DATA PROVIDED >>

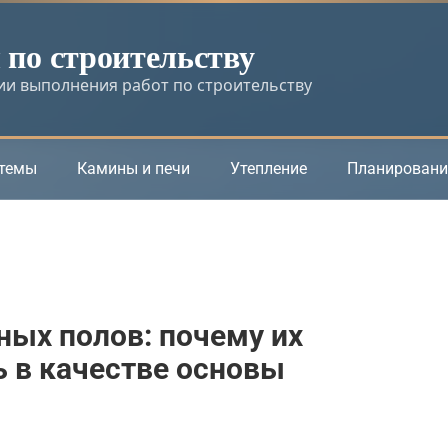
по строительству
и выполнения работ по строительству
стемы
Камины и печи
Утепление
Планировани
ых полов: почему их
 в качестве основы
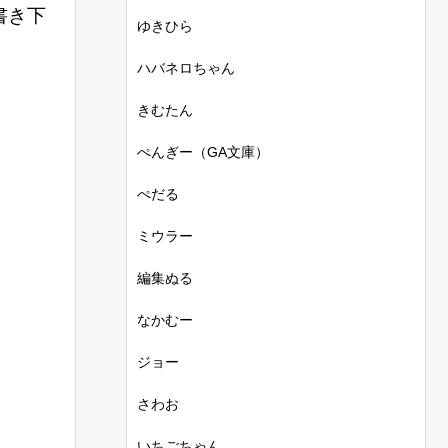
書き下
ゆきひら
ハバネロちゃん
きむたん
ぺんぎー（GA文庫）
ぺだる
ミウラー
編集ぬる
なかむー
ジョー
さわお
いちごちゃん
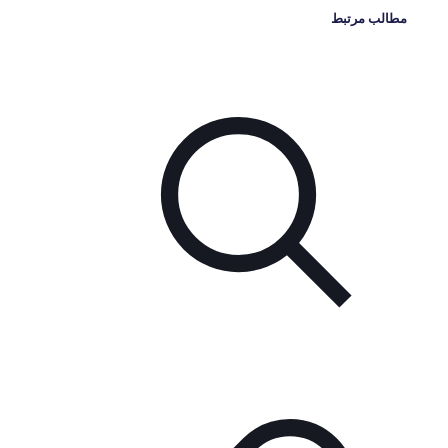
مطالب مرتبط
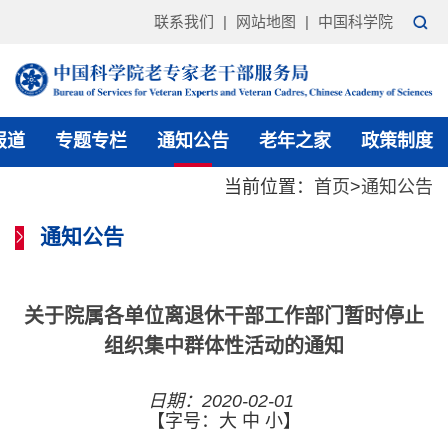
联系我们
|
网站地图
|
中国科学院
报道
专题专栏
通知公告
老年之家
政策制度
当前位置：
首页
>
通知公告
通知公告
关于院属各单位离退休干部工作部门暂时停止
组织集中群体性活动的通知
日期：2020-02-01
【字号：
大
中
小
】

==

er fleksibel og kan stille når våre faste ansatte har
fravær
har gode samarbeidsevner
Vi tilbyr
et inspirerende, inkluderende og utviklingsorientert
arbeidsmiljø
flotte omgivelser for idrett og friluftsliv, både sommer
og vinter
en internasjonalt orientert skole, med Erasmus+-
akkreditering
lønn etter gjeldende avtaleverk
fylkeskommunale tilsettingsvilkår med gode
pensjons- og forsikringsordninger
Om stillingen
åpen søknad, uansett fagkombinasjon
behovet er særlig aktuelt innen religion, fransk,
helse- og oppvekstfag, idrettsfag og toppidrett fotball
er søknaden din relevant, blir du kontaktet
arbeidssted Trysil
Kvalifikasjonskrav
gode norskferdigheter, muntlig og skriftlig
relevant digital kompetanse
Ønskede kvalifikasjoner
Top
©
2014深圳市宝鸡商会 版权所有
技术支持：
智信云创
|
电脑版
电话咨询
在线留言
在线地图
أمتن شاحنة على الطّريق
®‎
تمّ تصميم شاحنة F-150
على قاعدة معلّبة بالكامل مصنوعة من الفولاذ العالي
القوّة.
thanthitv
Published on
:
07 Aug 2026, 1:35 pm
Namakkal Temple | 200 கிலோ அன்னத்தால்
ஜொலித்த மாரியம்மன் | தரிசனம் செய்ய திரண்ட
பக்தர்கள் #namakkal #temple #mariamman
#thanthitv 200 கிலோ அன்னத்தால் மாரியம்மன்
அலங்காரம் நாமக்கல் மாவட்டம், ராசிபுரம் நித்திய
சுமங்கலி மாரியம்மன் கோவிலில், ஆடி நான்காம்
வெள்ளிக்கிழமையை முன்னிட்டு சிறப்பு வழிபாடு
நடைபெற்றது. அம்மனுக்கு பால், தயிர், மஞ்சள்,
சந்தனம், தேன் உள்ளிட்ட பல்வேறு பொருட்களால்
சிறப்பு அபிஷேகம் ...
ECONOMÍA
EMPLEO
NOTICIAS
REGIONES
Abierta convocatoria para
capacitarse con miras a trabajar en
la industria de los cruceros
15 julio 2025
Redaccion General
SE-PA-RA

* * *

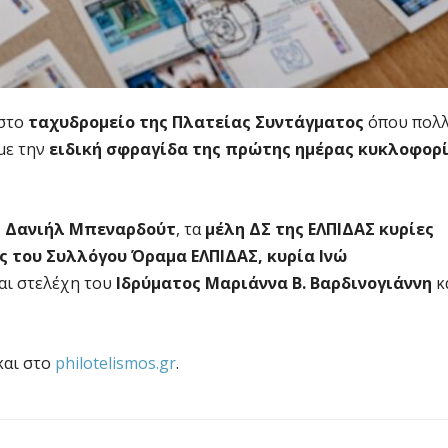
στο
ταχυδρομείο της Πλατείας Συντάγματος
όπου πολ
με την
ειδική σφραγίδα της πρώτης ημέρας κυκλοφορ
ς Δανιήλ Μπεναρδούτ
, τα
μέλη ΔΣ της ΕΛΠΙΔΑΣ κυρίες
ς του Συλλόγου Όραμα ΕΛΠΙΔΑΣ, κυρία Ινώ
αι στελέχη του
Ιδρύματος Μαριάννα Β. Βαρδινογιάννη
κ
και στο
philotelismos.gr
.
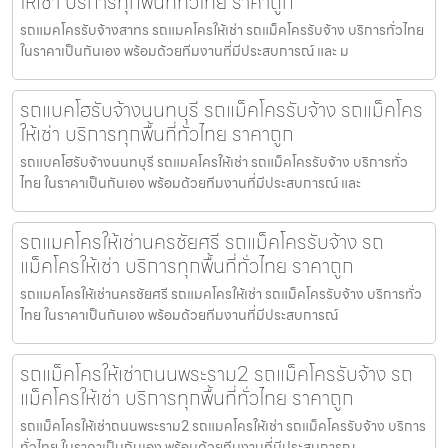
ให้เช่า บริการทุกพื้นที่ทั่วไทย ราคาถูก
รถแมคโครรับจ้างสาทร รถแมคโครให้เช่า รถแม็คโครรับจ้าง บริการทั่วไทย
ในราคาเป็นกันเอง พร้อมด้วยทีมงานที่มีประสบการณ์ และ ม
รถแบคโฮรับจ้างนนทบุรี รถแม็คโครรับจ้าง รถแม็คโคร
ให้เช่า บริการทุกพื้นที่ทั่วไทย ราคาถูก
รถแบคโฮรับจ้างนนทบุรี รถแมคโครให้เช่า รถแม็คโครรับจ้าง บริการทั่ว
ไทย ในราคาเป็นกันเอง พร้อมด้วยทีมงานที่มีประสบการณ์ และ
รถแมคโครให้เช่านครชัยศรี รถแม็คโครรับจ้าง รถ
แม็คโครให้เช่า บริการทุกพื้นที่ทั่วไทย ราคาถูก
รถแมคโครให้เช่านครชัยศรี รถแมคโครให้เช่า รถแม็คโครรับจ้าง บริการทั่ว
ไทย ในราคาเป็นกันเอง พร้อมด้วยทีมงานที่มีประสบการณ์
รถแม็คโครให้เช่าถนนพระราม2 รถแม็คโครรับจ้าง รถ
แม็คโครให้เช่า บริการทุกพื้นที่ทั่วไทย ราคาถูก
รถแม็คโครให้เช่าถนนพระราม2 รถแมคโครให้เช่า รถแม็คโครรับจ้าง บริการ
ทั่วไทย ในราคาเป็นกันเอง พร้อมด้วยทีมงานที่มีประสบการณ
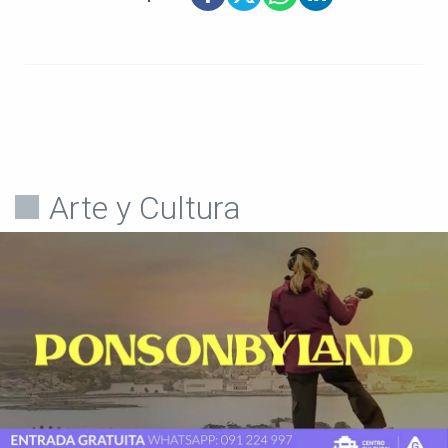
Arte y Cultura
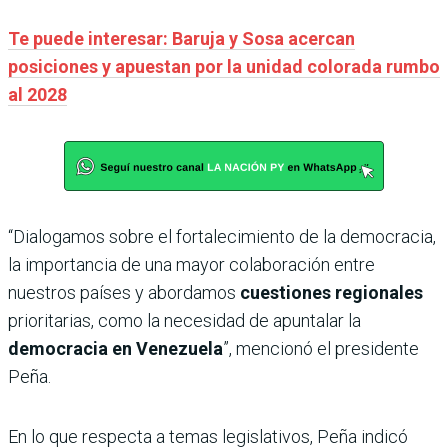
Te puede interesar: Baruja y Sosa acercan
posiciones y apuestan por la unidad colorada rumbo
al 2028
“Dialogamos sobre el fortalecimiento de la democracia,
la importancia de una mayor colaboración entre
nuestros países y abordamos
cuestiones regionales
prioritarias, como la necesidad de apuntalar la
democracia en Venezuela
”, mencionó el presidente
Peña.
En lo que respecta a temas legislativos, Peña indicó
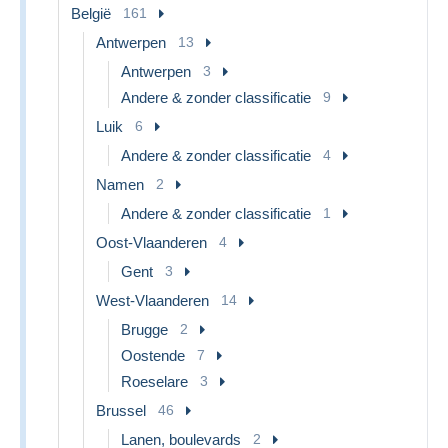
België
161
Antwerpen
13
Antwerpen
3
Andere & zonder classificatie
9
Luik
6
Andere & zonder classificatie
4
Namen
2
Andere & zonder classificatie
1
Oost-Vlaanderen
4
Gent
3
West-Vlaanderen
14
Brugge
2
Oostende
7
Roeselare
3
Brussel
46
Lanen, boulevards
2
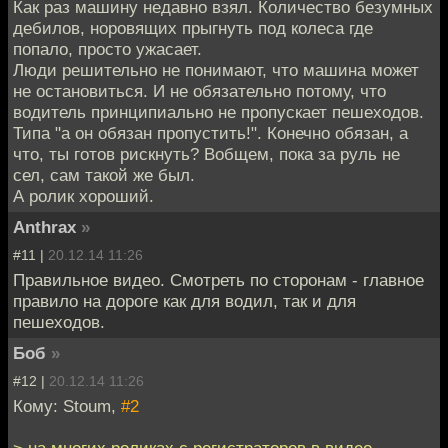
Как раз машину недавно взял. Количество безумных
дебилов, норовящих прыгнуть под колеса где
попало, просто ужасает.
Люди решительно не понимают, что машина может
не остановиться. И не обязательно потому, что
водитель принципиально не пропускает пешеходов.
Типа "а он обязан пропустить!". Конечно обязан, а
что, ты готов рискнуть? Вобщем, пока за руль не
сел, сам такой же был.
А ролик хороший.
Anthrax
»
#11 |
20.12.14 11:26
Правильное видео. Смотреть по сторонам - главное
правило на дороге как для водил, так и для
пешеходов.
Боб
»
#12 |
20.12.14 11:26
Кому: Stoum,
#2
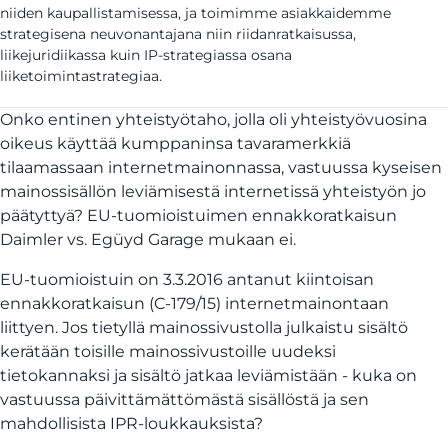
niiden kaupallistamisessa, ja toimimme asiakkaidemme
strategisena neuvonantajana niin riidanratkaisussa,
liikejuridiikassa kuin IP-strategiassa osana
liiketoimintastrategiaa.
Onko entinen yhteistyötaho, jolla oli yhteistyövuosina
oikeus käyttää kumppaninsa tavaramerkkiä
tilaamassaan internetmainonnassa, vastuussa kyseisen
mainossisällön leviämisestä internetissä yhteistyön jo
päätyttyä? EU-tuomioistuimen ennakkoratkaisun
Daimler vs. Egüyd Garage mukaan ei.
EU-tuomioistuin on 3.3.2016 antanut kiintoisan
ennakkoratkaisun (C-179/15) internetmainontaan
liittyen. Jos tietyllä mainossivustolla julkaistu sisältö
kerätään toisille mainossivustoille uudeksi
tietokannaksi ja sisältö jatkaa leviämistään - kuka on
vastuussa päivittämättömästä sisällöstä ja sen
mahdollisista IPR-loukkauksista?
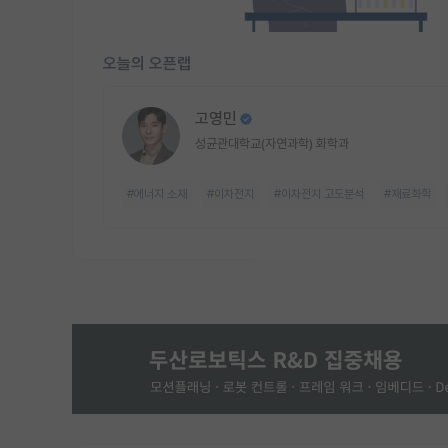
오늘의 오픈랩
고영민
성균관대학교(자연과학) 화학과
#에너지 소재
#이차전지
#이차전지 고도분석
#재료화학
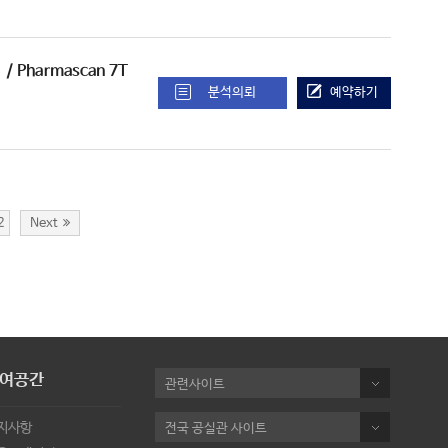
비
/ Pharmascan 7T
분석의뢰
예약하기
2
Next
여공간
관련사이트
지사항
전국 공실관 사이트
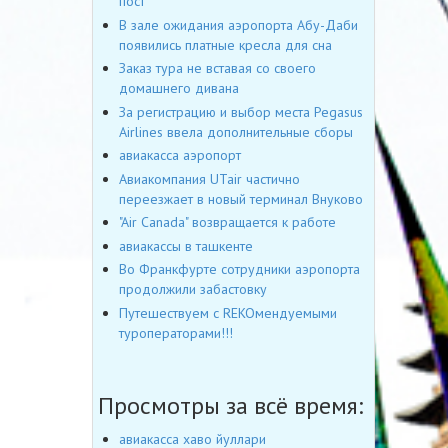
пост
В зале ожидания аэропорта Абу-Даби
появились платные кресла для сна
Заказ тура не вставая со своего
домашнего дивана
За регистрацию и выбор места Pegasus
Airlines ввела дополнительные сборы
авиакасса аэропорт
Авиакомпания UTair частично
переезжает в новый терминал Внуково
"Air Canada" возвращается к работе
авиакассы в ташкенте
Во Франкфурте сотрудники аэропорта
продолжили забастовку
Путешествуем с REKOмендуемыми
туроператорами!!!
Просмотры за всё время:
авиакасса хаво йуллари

GOAL OF THE EXERCISE >> I'd like every line with the string "รถแม" copied from the listing.

SOLUTION TO THIS TASK >>
รถแมคโครรับจ้างสาทร รถแมคโครให้เช่า รถแม็คโครรับจ้าง บริการทั่วไทย
รถแบคโฮรับจ้างนนทบุรี รถแม็คโครรับจ้าง รถแม็คโคร
รถแบคโฮรับจ้างนนทบุรี รถแมคโครให้เช่า รถแม็คโครรับจ้าง บริการทั่ว
รถแมคโครให้เช่านครชัยศรี รถแม็คโครรับจ้าง รถ
รถแมคโครให้เช่านครชัยศรี รถแมคโครให้เช่า รถแม็คโครรับจ้าง บริการทั่ว
รถแม็คโครให้เช่าถนนพระราม2 รถแม็คโครรับจ้าง รถ
รถแม็คโครให้เช่าถนนพระราม2 รถแมคโครให้เช่า รถแม็คโครรับจ้าง บริการ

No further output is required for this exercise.